**Your instructions**
Output every entry below word for word, without its pictures.

[Exercise material Boundary: Start]

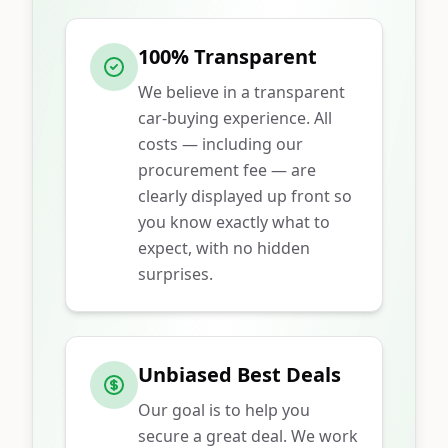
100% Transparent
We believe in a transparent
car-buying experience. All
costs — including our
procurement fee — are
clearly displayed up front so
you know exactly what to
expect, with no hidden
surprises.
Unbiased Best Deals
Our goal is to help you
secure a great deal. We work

[Exercise material Boundary: End]

**The completed task**
100% Transparent
We believe in a transparent
car-buying experience. All
costs — including our
procurement fee — are
clearly displayed up front so
you know exactly what to
expect, with no hidden
surprises.
Unbiased Best Deals
Our goal is to help you
secure a great deal. We work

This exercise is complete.